Luke stopped talking and paled, and that was when she noticed that Galvin had walked back over. Had he heard what Luke had called her? Was she going to have to bail him out of jail?

She chanced a look in his direction, and his face was twisted into a brand of anger that she’d never seen from him—not when her mother had been acting out at her house and not when his father had made digs about his chosen specialty all night. He was almost unrecognizable.

“You heard her,” Galvin said, his voice so cold that the ballroom dropped in temperature by about ten degrees. “You don’t get to call her that. And if I had anything to say about it, you wouldn’t get to call her anything.”

Luke’s lips thinned into a line that made him look mean. And old. Luke had never been blindingly handsome, but now that she didn’t believe she was in love with him, he looked less than handsome. He looked as boring as he truly was.

Jessica turned to Kari and tried to muster up a genuine smile.
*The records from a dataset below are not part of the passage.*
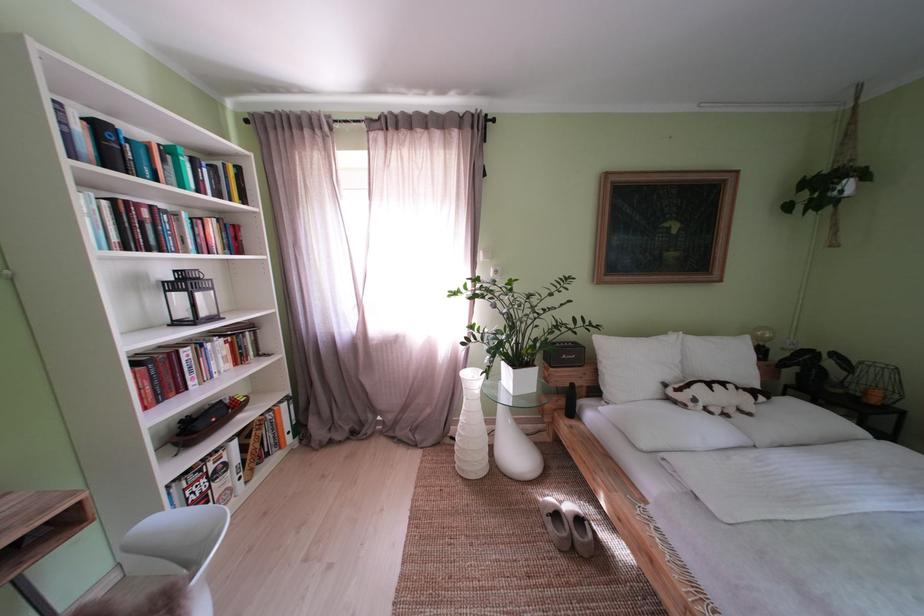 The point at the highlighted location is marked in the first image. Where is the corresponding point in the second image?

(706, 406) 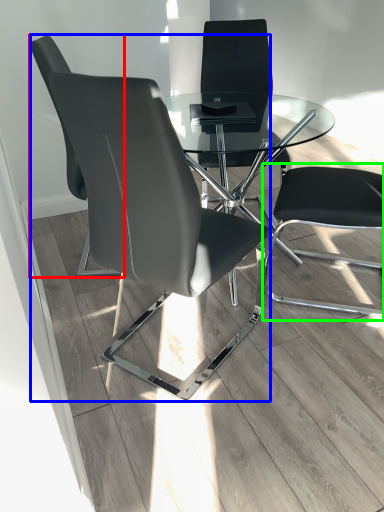 Question: Based on their relative distances, which object is farther from chair (highlighted by a red box)? Choose from chair (highlighted by a blue box) and computer chair (highlighted by a green box).

Choices:
 (A) chair
 (B) computer chair

Answer: (B) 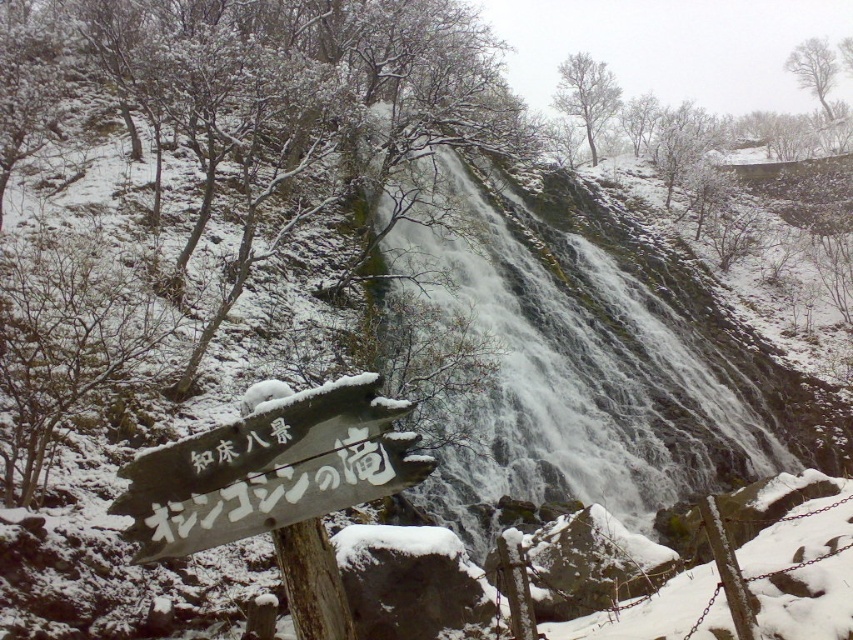 Looking at this image, you are a hiker trying to read the white wooden sign at lower left while standing in front of the white frothy water at center. Can you see the sign clearly from your current position?

The white wooden sign at lower left is behind the white frothy water at center, so it might be obscured by the waterfall and difficult to read clearly from your current position.

You are standing at the viewpoint of the image and want to reach the point marked at coordinates point (668, 390). If your walking speed is 3 feet per second, how many seconds will it take you to reach that point?

The distance between you and point (668, 390) is 88.46 feet. At a speed of 3 feet per second, it will take approximately 29.49 seconds to reach the point.

You are a hiker trying to locate the waterfall in the winter landscape. You see the white wooden sign at lower left and the white frothy water at center. According to the scene, which object is positioned to the right of the other?

The white frothy water at center is positioned on the right side of the white wooden sign at lower left.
She probably looked deranged when she said, “Best wishes with this one.” Then, she turned to Galvin and said, “We need to leave now.”

CHAPTER TWENTY-FIVE

Jessica didn’t say anything during the car ride back to his house. At first, Galvin was afraid she was going to tell the driver to drop her off at her condo, but she’d stayed silent. She also didn’t sit in the seat next to him or reach out for his hand. He had no idea what she was thinking about what had just happened.

He had guesses, of course. He knew how he’d felt when someone had stolen his first girlfriend and he’d been the last to know. When he’d finally found out, it had also been public and embarrassing. But he’d been nineteen. It wasn’t as though he and Caitlyn had built a life together. Still, he’d felt as though his heart had been beaten flat by a meat tenderizer but was still trying to beat in his chest.